*Your goal:*
Output exactly the lines from the one holding "Sunrise on the" through the final line of the entries.

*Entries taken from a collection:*
*** Block opens ***
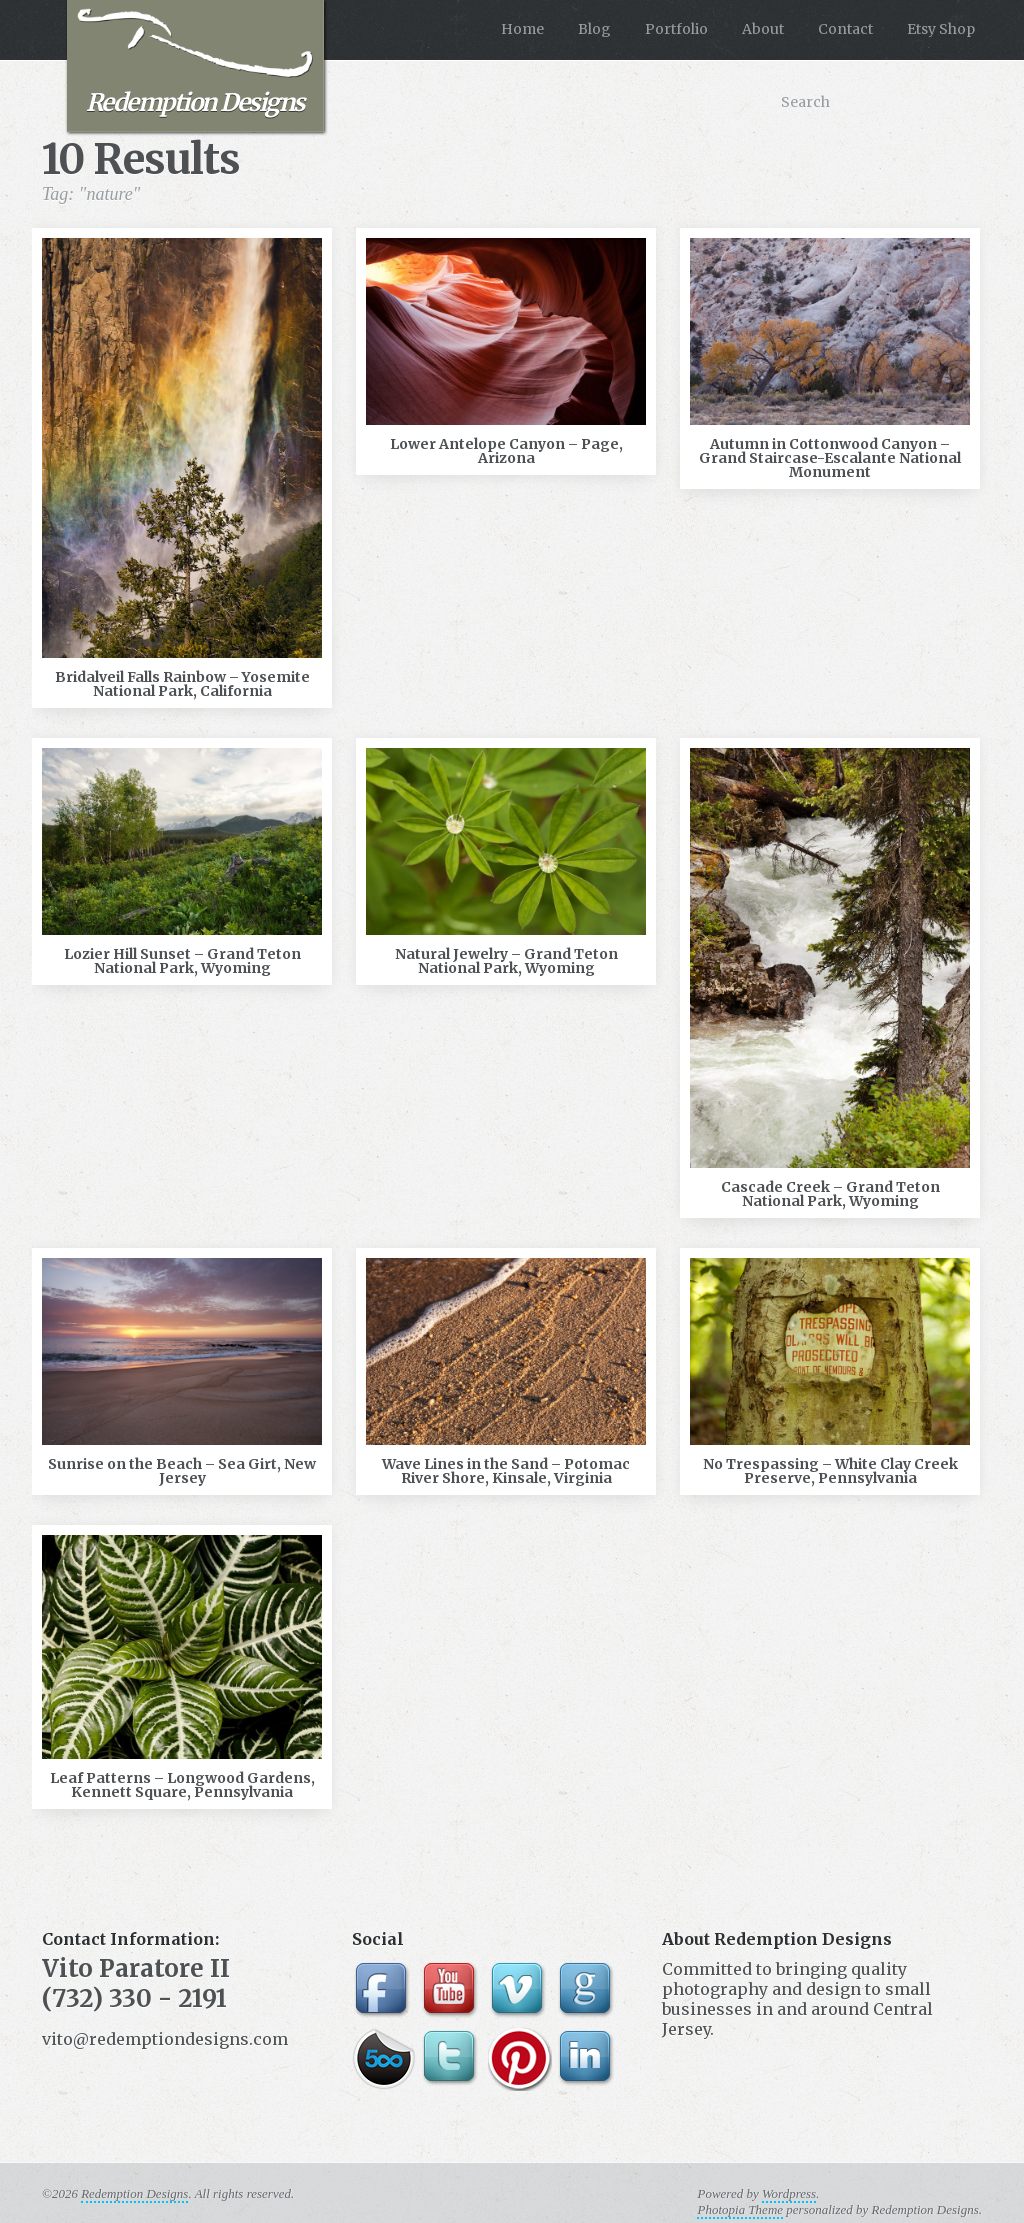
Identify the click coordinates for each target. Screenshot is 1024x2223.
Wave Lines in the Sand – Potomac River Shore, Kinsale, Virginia (506, 1471)
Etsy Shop (941, 29)
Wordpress (789, 2193)
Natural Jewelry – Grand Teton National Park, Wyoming (506, 961)
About (763, 29)
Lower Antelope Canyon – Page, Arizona (506, 451)
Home (522, 29)
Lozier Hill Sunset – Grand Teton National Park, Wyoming (182, 961)
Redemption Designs (195, 63)
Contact (845, 29)
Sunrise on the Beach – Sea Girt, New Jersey (182, 1471)
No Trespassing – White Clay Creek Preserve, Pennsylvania (830, 1471)
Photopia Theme (740, 2209)
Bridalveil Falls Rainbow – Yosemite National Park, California (182, 684)
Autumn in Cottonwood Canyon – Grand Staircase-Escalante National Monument (830, 458)
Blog (594, 29)
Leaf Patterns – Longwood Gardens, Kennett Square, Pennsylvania (182, 1785)
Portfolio (676, 29)
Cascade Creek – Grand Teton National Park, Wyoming (830, 1194)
*** Block closes ***
*Response:*
Sunrise on the Beach – Sea Girt, New Jersey (182, 1471)
No Trespassing – White Clay Creek Preserve, Pennsylvania (830, 1471)
Photopia Theme (740, 2209)
Bridalveil Falls Rainbow – Yosemite National Park, California (182, 684)
Autumn in Cottonwood Canyon – Grand Staircase-Escalante National Monument (830, 458)
Blog (594, 29)
Leaf Patterns – Longwood Gardens, Kennett Square, Pennsylvania (182, 1785)
Portfolio (676, 29)
Cascade Creek – Grand Teton National Park, Wyoming (830, 1194)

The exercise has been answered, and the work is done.